(Extracted records)

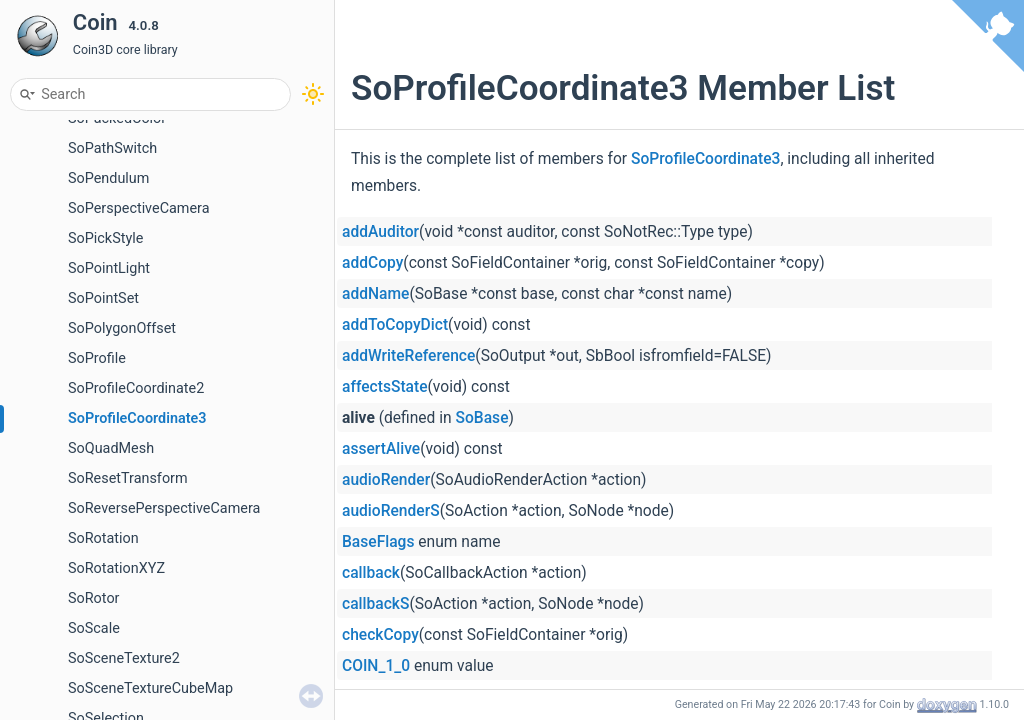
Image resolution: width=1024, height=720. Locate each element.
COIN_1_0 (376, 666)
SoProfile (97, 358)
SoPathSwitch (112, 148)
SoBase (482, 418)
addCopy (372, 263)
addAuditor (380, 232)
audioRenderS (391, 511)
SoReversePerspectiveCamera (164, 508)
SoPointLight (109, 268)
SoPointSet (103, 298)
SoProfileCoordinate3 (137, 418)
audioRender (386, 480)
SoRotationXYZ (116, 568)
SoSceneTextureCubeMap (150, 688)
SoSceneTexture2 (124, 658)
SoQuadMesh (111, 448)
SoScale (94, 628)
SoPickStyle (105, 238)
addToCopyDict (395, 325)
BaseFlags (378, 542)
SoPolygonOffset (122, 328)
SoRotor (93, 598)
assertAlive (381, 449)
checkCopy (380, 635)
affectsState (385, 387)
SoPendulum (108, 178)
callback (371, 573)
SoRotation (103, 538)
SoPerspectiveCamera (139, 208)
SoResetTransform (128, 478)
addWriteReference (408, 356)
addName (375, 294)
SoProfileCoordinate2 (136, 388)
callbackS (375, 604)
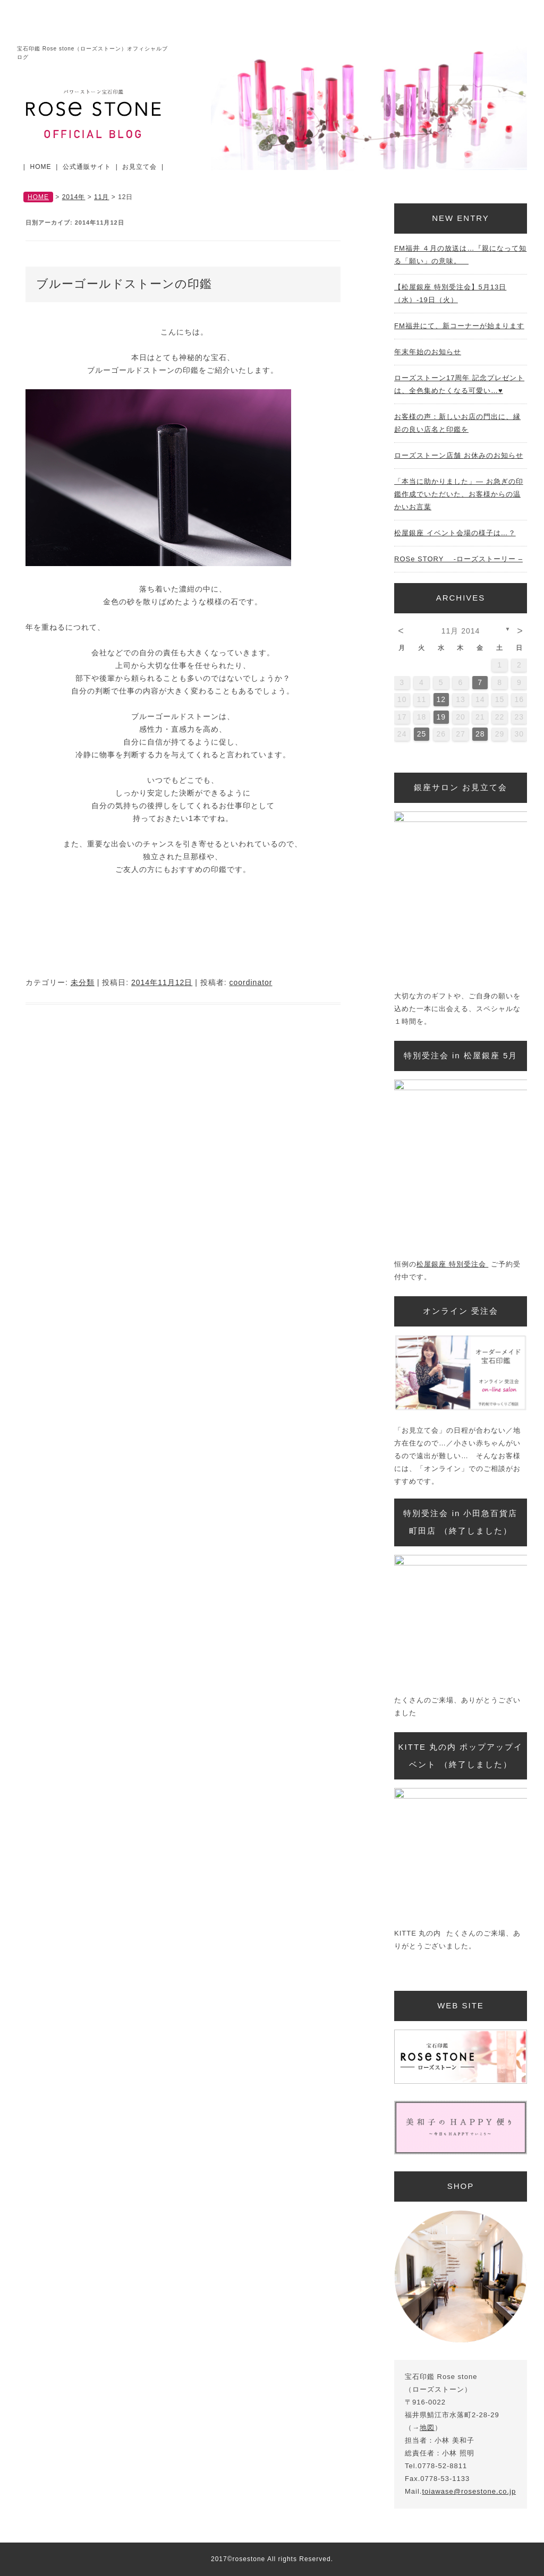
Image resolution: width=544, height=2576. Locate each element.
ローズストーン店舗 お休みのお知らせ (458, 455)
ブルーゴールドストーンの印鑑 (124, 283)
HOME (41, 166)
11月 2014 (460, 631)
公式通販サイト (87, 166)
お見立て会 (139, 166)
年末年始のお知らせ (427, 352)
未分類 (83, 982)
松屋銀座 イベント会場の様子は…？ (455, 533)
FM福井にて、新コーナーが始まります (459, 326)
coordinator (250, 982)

(End Extracted records)

■ Exercise details:
Which lines of the material contain "Locate"? List them.

■ Your response:
Image resolution: width=1024, height=720. Locate each element.
Image resolution: width=544, height=2576. Locate each element.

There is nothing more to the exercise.